Entradas do Maio 2008

SCHLOSS EGGENBERG HOPFEN KÖNIG E MAC QUEEN’S NESSIE

Maio 13, 2008 · 2 Comentários

Quatro cervejas da cervejaria austríaca Schloss (Castelo) Eggenberg, produtora da mítica Samichlaus, acabaram de chegar ao Brasil. Além da própria Samichlaus, estão disponíveis nas melhores casas do ramo a Urbock 23º, a Eggenberg Hopfen König e a Mac Queen’s Nessie.

A Samichlaus é a lager mais alcóolica do mundo, com seus 14% abv (!!!) É feita uma vez por ano, no dia 6 de dezembro, no dia de São Nicolau (em inglês Santa Claus, em alemão Samichlaus, ou seja, o próprio Papai Noel) e é maturada por 10 meses antes de ser engarrafada e comercializada. Mas ela e a Urbock 23º serão degustadas e comentadas num próximo post.

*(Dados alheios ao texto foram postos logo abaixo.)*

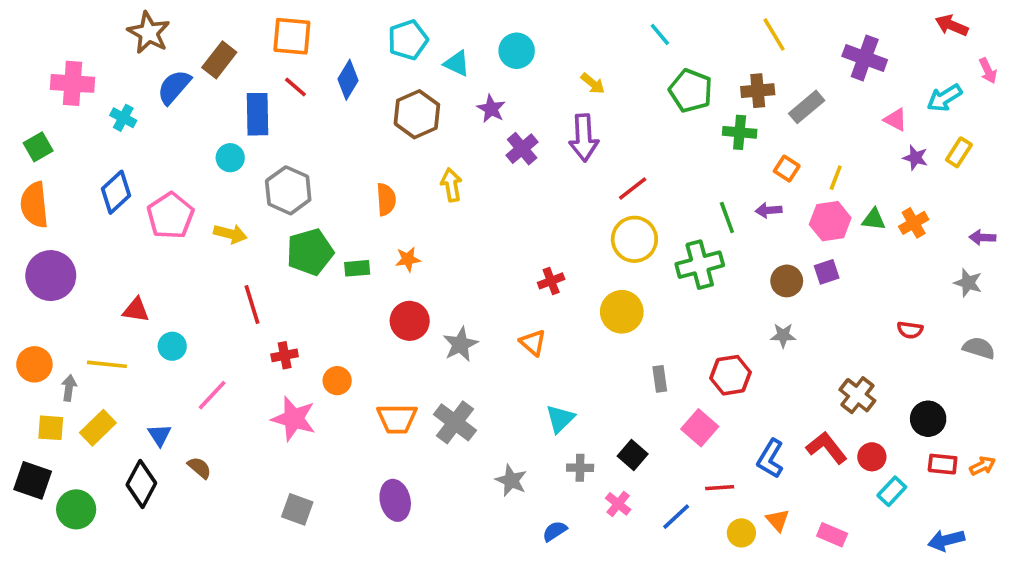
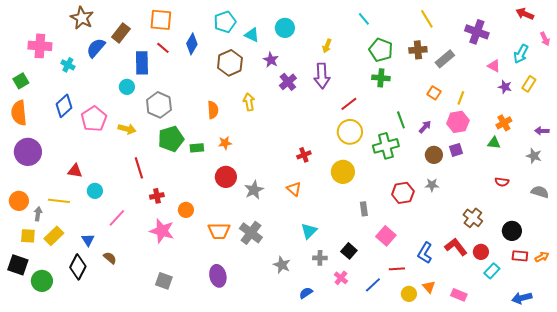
yellow arrow: (593, 83) -> (327, 46), turned 72
cyan arrow: (944, 98) -> (521, 54), turned -30
green cross: (740, 132) -> (381, 78), moved
purple arrow: (769, 210) -> (425, 127), moved, turned 136
green triangle: (874, 219) -> (494, 143), moved
red hexagon: (731, 375) -> (403, 193), moved

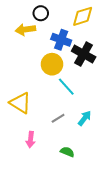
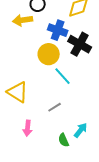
cyan arrow: (85, 118) -> (81, 130), moved
green semicircle: (67, 152) -> (64, 140), turned -136

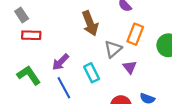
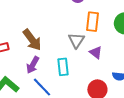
brown arrow: (90, 23) -> (32, 40), moved
cyan rectangle: (92, 73) -> (63, 67), turned 36

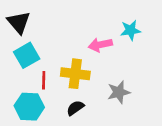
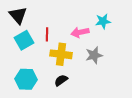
red line: (44, 80) -> (47, 34), moved
gray star: (119, 92) -> (94, 55), moved

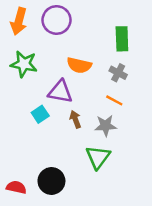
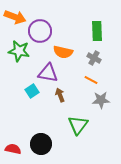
purple circle: (57, 20) -> (40, 31), moved
orange arrow: (19, 21) -> (15, 17), turned -85
gray star: (106, 126) -> (101, 100), moved

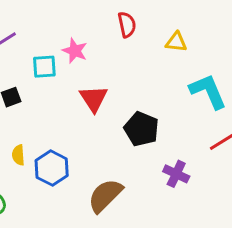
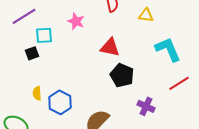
cyan square: (44, 67) -> (44, 35), moved
red triangle: (94, 98) -> (110, 47), moved, turned -45

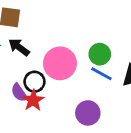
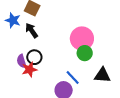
pink circle: (60, 63) -> (82, 38), moved
blue line: (101, 74) -> (73, 77), moved

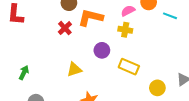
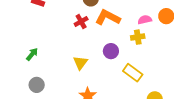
yellow cross: (125, 30) -> (138, 37), turned -32
yellow triangle: (74, 69) -> (80, 63), turned -49

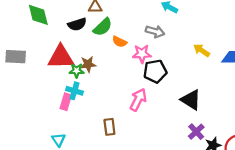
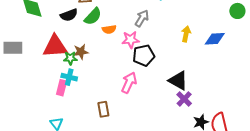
gray arrow: (155, 31) -> (142, 18), turned -72
orange semicircle: (119, 42) -> (109, 29), turned -32
yellow arrow: (202, 50) -> (186, 34), turned 70
purple cross: (196, 132) -> (184, 99), moved

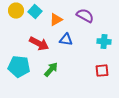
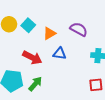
green arrow: (51, 70) -> (35, 84), moved

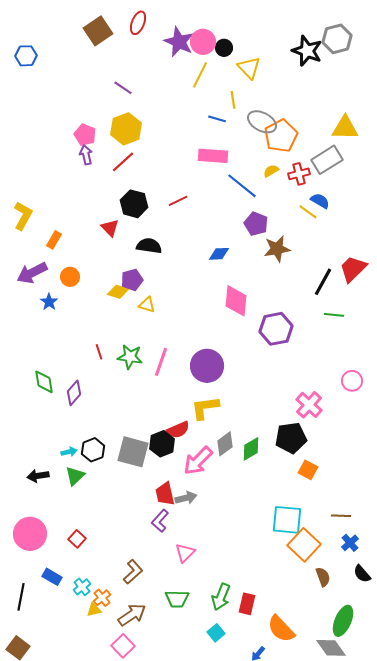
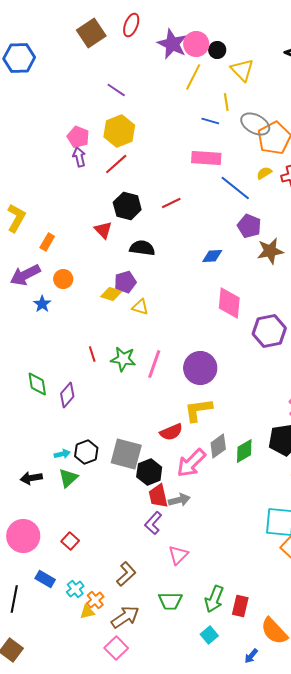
blue hexagon: (26, 56) -> (19, 58), size x1.4
black hexagon: (162, 444) -> (149, 472), moved

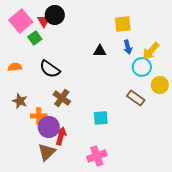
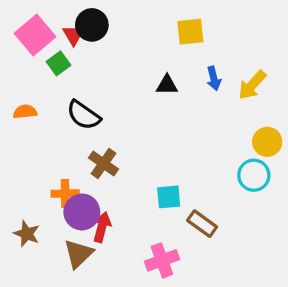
yellow square: (123, 24) -> (190, 32), moved
cyan circle: (142, 67) -> (254, 175), moved
brown rectangle: (136, 98) -> (202, 224), moved
brown star: (20, 101) -> (27, 234), moved

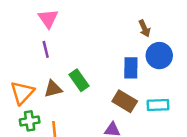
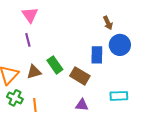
brown rectangle: (125, 101) -> (80, 76), moved
cyan rectangle: (158, 105) -> (119, 96), moved
green cross: (30, 121) -> (15, 98), turned 35

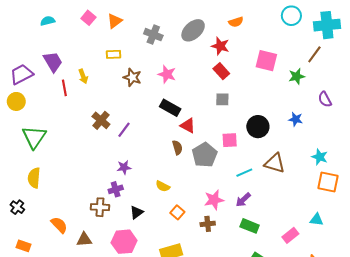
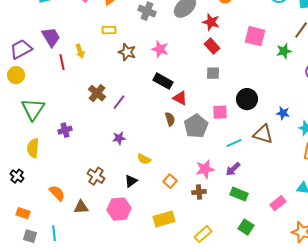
blue star: (296, 119) -> (283, 113), moved
yellow semicircle: (163, 186) -> (144, 159), moved
purple cross: (116, 189) -> (65, 130), moved
brown cross: (100, 207) -> (96, 176), turned 30

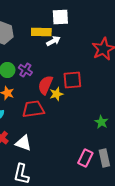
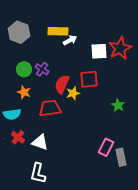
white square: (60, 17) -> (99, 51), moved
green star: (101, 122) -> (118, 105), moved
pink rectangle: (85, 158) -> (106, 147), moved

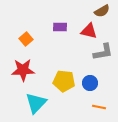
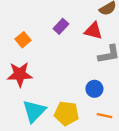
purple rectangle: (60, 27) -> (61, 26), turned -48
yellow pentagon: (64, 81) -> (67, 113), moved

Vamos, portanto, às remanescentes. A Eggenberg Hopfen König (“Rei do lúpulo” em alemão) é uma pilsen de 5,1% de álcool, cor dourado claro, aromas suaves de biscoito e lúpulo, pouco corpo e amargor um pouco desequilibrado em relação ao resto. Ao contrário do que pode sugerir o nome, a lupulagem não é tão assertiva quanto se imagina, ficando no mesmo padrão das pilsens germânicas comuns. Mesmo assim, seu pouco corpo não conseguiu segurar a dose de lúpulo utilizada. O exemplar que degustei se apresentou um pouco oxidado, fato comum em pilsens mais lupuladas que viajam muito, mas ainda assim vale a experiência, pelos lúpulos finos e aromas sutis e agradáveis…

Já a Mac Queen’s Nessie é apresentada como uma “whisky malt red beer”. Trata-se de uma scotch ale ou wee heavy feita pela cervejaria-castelo austríaca (ahhhh a globalização!!! Algo como o casamento de “Mr. Ian MacEwan” com “Ingrid Bergermann”…) O nome faz referência à lenda o monstro de Loch Ness, idéia sempre boa quando se trata de cerveja.

Falando seriamente, é uma cerveja saborosíssima. O malte defumado pela turfa das Highlands escocesas encontra nos Alpes austríacos lúpulos finos e leveduras de alta fermentação, e o resultado é uma cerveja cor de cobre intenso, aroma delicioso, complexo (defumado, turfa, manteiga, caramelo, açúcar, lúpulo), sabor intenso de malte, lupulagem fina e grande drinkability, afinal de contas é uma ale de apenas 5,0% de álcool. Quem é amante de whisky tem obrigação de prová-la.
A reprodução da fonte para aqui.